EXERCISE INSTRUCTIONS:
Write out each record below exactly as it appears, with no pictures.

DATASET EXTRACT:
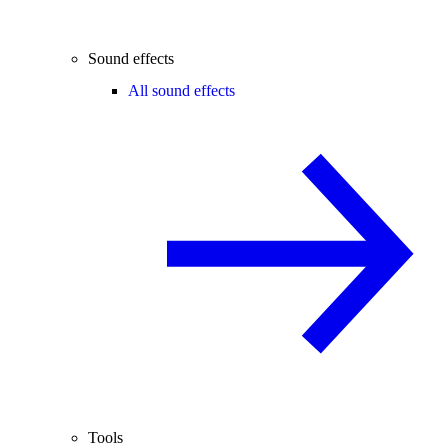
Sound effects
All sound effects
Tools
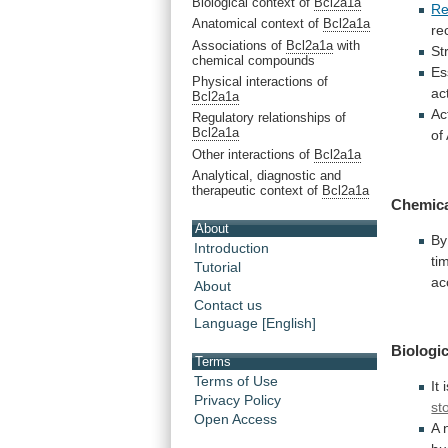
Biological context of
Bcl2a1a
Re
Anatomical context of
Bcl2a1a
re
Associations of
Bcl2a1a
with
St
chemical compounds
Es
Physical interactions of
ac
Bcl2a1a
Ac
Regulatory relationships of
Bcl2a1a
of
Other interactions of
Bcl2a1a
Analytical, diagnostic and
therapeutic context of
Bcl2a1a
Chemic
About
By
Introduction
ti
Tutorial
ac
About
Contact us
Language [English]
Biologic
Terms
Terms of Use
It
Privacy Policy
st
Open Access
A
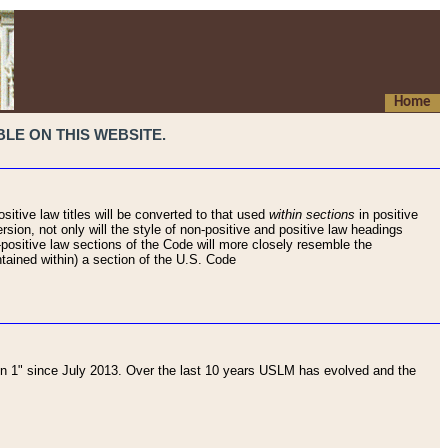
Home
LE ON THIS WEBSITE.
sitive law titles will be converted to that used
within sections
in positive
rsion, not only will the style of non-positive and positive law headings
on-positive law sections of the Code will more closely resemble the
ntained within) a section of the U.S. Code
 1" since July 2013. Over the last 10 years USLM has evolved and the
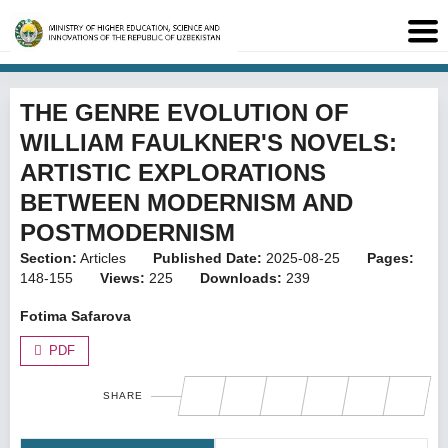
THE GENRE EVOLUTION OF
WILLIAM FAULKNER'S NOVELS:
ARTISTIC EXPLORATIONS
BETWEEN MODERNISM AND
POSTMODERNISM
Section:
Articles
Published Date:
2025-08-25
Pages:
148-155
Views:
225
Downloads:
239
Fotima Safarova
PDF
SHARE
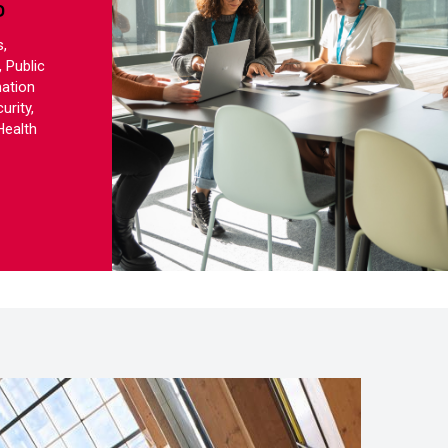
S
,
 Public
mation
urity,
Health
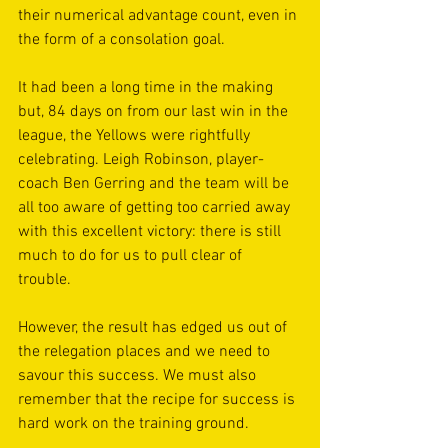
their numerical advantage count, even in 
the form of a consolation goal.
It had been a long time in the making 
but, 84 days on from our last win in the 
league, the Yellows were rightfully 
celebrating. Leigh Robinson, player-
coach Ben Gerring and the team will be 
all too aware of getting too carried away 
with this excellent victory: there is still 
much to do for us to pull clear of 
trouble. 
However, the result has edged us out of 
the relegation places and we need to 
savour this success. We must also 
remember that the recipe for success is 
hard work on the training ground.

SOLVED PROBLEM:
Sound effects
All sound effects
Tools
Biological context of
Bcl2a1a
Re
Anatomical context of
Bcl2a1a
re
Associations of
Bcl2a1a
with
St
chemical compounds
Es
Physical interactions of
ac
Bcl2a1a
Ac
Regulatory relationships of
Bcl2a1a
of
Other interactions of
Bcl2a1a
Analytical, diagnostic and
therapeutic context of
Bcl2a1a
Chemic
About
By
Introduction
ti
Tutorial
ac
About
Contact us
Language [English]
Biologic
Terms
Terms of Use
It
Privacy Policy
st
Open Access
A
Home
LE ON THIS WEBSITE.
sitive law titles will be converted to that used
within sections
in positive
rsion, not only will the style of non-positive and positive law headings
on-positive law sections of the Code will more closely resemble the
ntained within) a section of the U.S. Code
 1" since July 2013. Over the last 10 years USLM has evolved and the
THE GENRE EVOLUTION OF
WILLIAM FAULKNER'S NOVELS:
ARTISTIC EXPLORATIONS
BETWEEN MODERNISM AND
POSTMODERNISM
Section:
Articles
Published Date:
2025-08-25
Pages:
148-155
Views:
225
Downloads:
239
Fotima Safarova
PDF
SHARE
S
,
 Public
mation
urity,
Health
their numerical advantage count, even in 
the form of a consolation goal.
It had been a long time in the making 
but, 84 days on from our last win in the 
league, the Yellows were rightfully 
celebrating. Leigh Robinson, player-
coach Ben Gerring and the team will be 
all too aware of getting too carried away 
with this excellent victory: there is still 
much to do for us to pull clear of 
trouble. 
However, the result has edged us out of 
the relegation places and we need to 
savour this success. We must also 
remember that the recipe for success is 
hard work on the training ground.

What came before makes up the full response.